Bridging an Information Divide: Clinically Relevant Models of Alcohol Consumption and Liver Disease to Inform Dynamic and Interpretable Community Alcohol Policies


Alcohol-attributable liver disease (ALD) rates have been on the rise globally and in the United States over the past two decades and harmful alcohol use contributes to more than 200 disease and injury conditions. Each disease event carries a significant cost for the individual, their community, and society at large. Due to the unobserved nature of early disease states and limited data on disease prevalence in the general population, most models of ALD and alcohol-use disorders focus on the treatment of late-stage disease including liver cirrhosis and liver cancer without the ability to consider harm reduction strategies available at the population and individual level.

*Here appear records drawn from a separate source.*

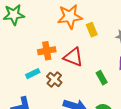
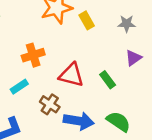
red triangle: (73, 57) -> (71, 75), moved
brown cross: (54, 79) -> (50, 104), moved

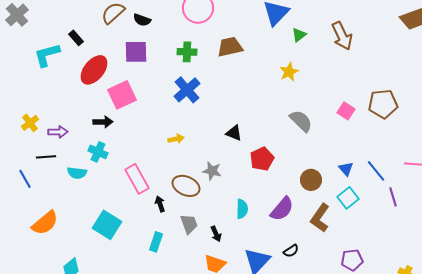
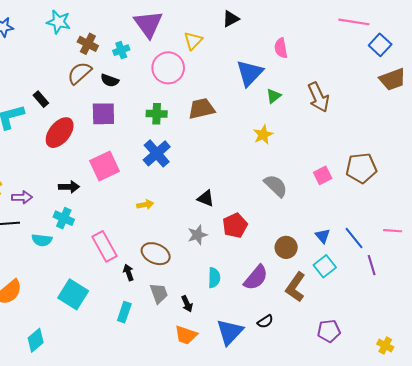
pink square: (122, 95) -> (104, 166), moved
pink square: (346, 111) -> (323, 175), turned 30
gray star: (212, 171) -> (197, 235), moved, turned -30

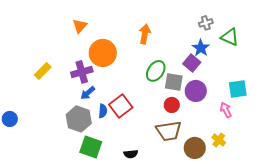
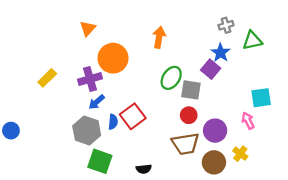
green triangle: (230, 37) -> (252, 41), turned -36
purple circle: (196, 91) -> (215, 131), moved

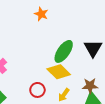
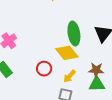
green ellipse: (64, 51) -> (74, 34), turned -50

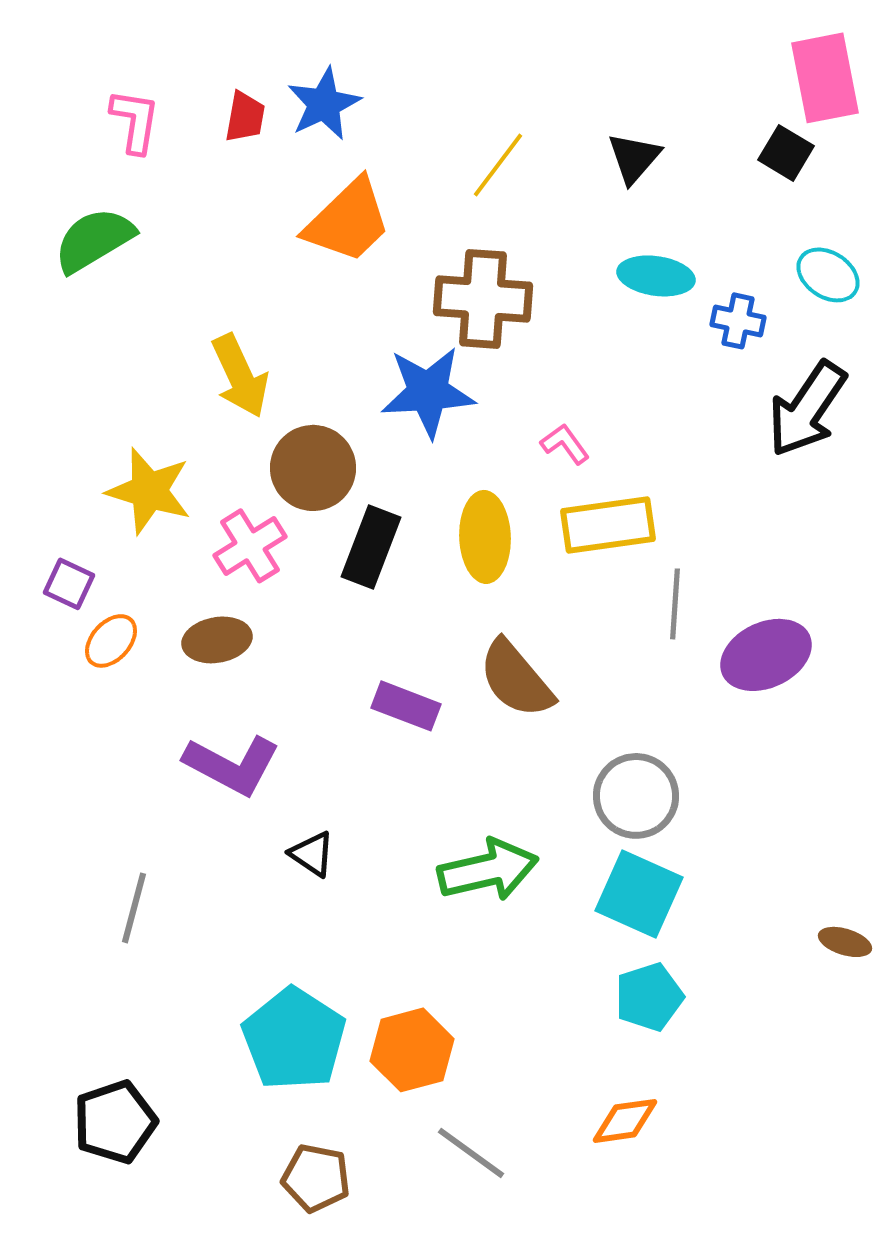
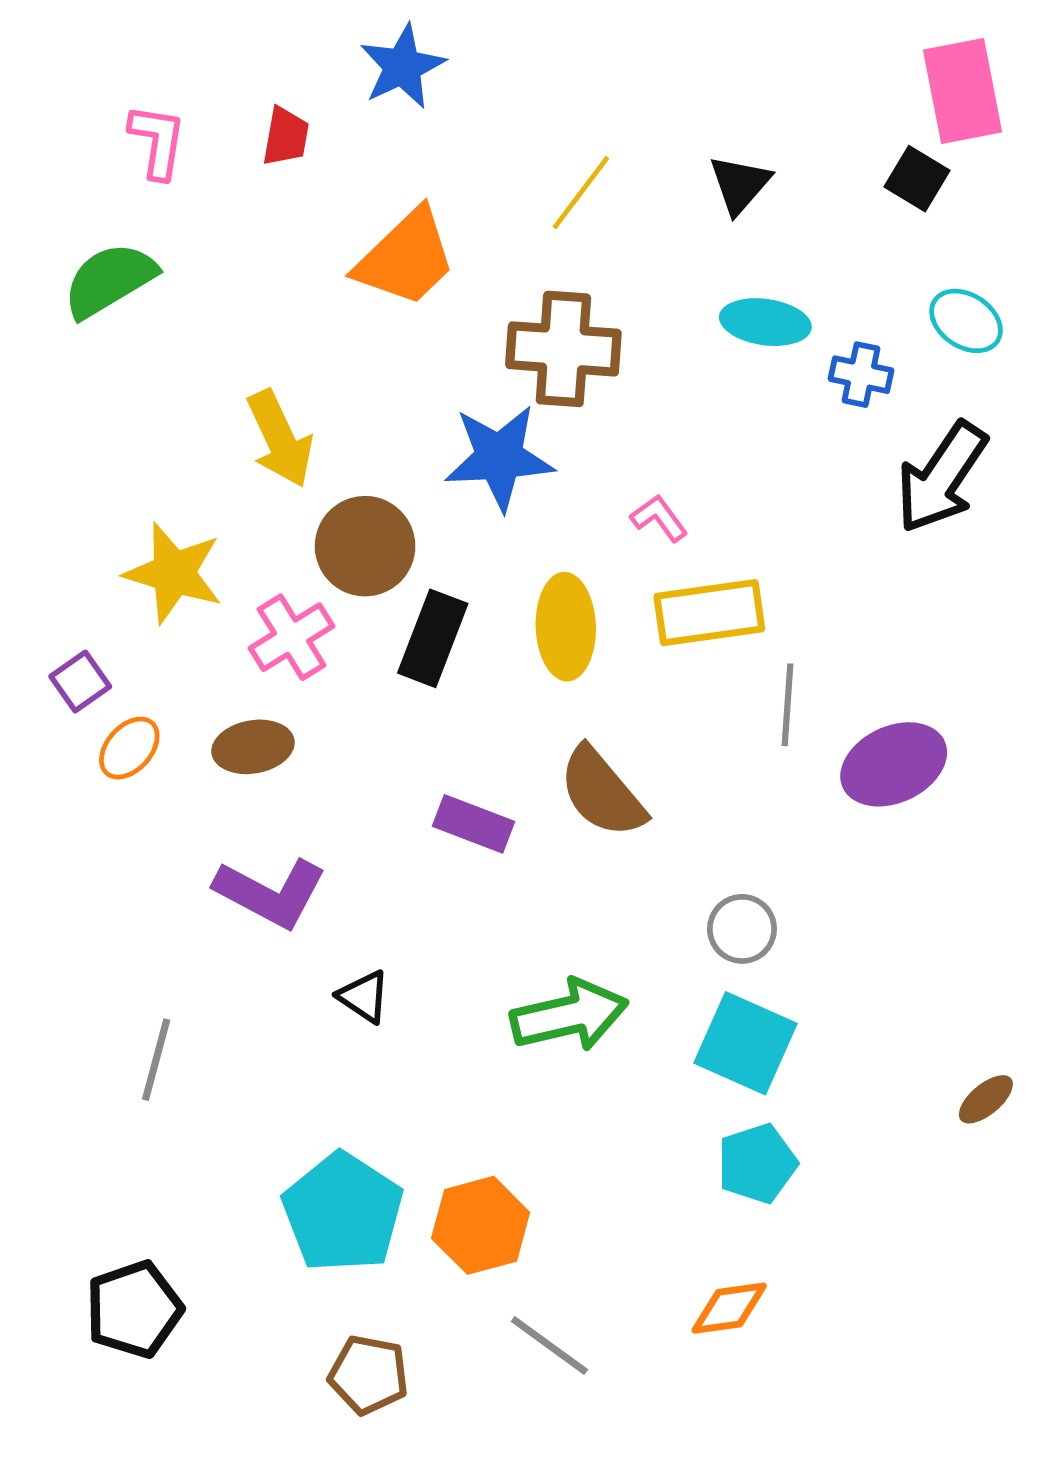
blue star: (324, 104) -> (402, 67), moved
purple square: (69, 584) -> (80, 682), turned 30
gray circle: (636, 796) -> (742, 929), size x0.7
brown ellipse: (845, 942) -> (986, 1099), turned -57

This talk will focus on a clinically relevant model of ALD that incorporates the regenerative abilities of the liver, with the objective of projecting the impact of current drinking patterns on disease morbidity and mortality in the US population and the impact of societal and individual level interventions on projected disease burden and healthcare costs. The first portion of the talk will focus on building an alcohol consumption and liver disease model incorporating current consumption data that can be leveraged for decision analysis by stake holders at the individual, clinical, and population level. The second part will consider the potential of harm reduction strategies and alcohol policy to positively impact the future burden of disease in the United States. A data collection scheme will be proposed to parameterize a personalized disease progression and decision-making model.

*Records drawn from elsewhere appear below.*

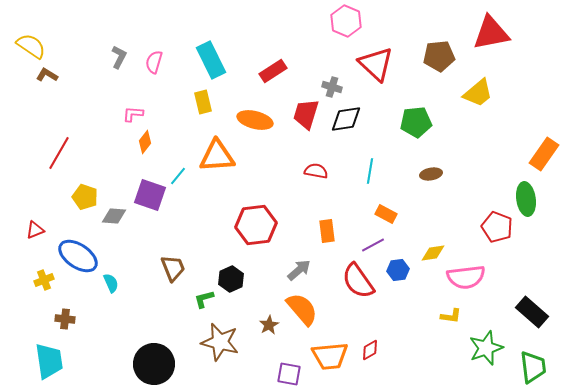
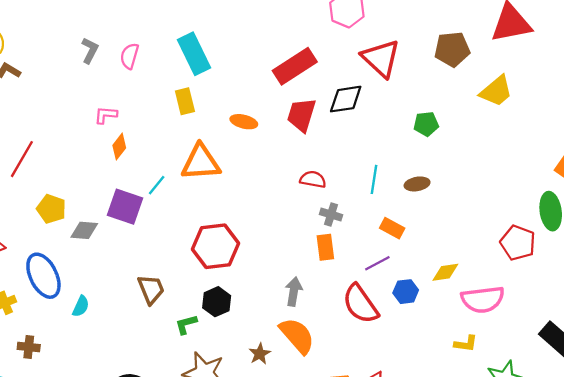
red rectangle: (273, 71) -> (295, 66), moved, size x1.4
gray cross: (332, 87) -> (331, 215), moved
black diamond: (346, 119) -> (346, 99), moved
orange ellipse: (255, 120) -> (244, 122), size x0.7
green pentagon: (416, 122) -> (426, 124), size x0.7
brown ellipse: (431, 174) -> (417, 184), moved
red hexagon: (256, 225) -> (216, 246), moved
blue ellipse: (78, 256) -> (43, 276), turned 30
gray arrow: (299, 270) -> (294, 292), turned -40
cyan semicircle: (111, 283) -> (81, 306), turned 48

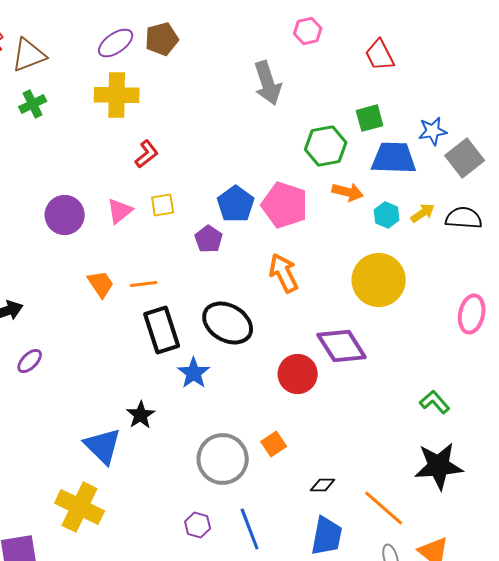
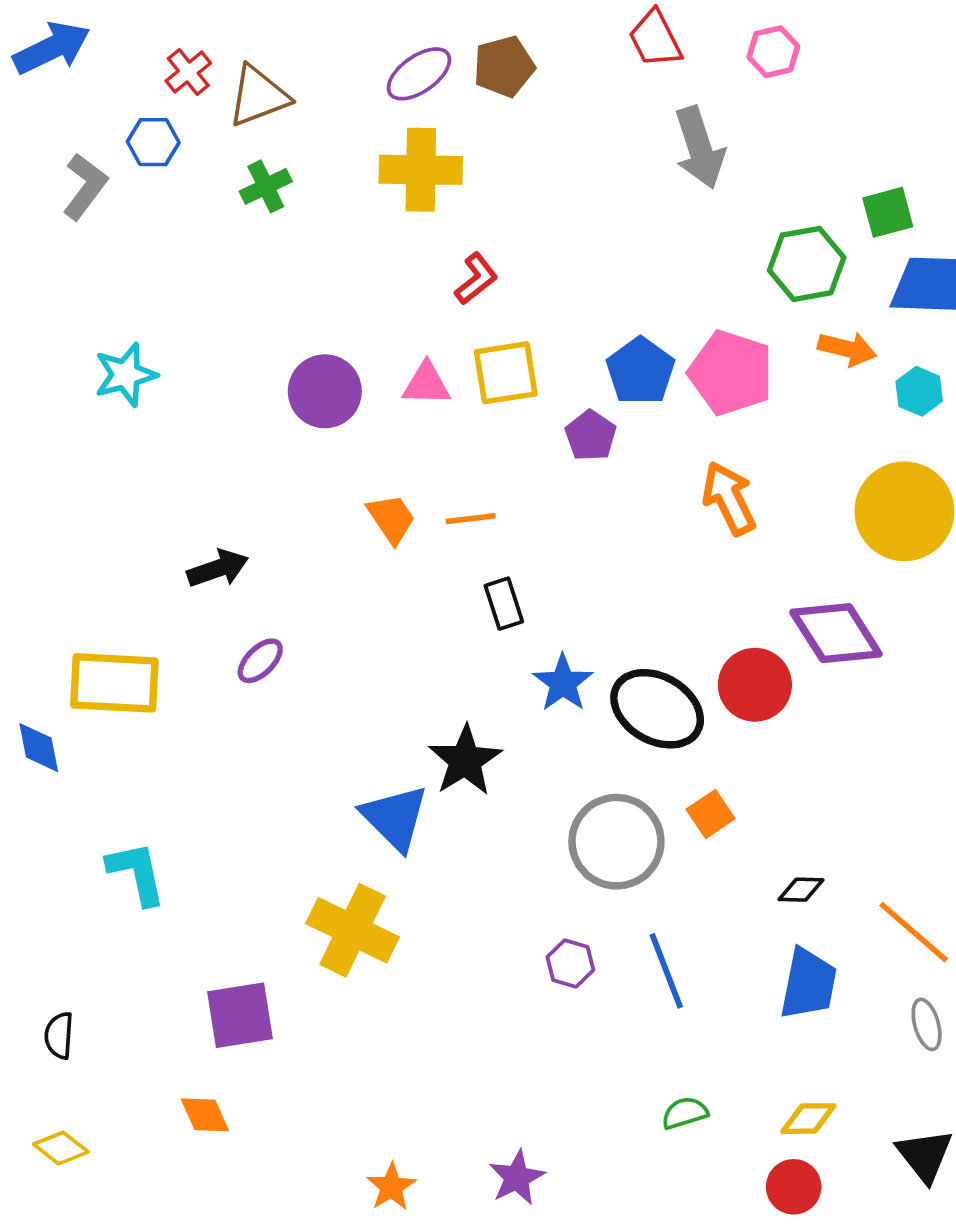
red trapezoid: (380, 55) -> (655, 39), moved
yellow square: (163, 205) -> (506, 373), size x1.5
pink triangle: (120, 211) -> (426, 384), turned 40
black ellipse: (228, 323) -> (657, 709), moved
black rectangle: (162, 330) -> (504, 604), size x0.6
black star: (141, 415) -> (465, 760), size x1.4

Jovan Julien is currently on a postdoctoral fellowship at Massachusetts General Hospital's Institute for Technology Assessment and Harvard Medical School, where they are currently working on modeling the impact of breathing modulation and other meditation and mindfulness techniques on disease mitigation strategies. Their broader research interests are in predictive health models that can inform wellness interventions and policy at the individual, interpersonal, and systemic levels to limit and eventually reverse the growth rate in per capita spending on healthcare while improving long-term outcomes. Jovan received their B.Sc in Biomedical Engineering from Brown University, and a master’s in health systems engineering and PhD degree in Operations Research from Georgia Institute of Technology's H. Milton Stewart School of Industrial & Systems Engineering. Their studies were supported with a Health Policy Research Fellowship sponsored by the Robert Wood Johnson Foundation.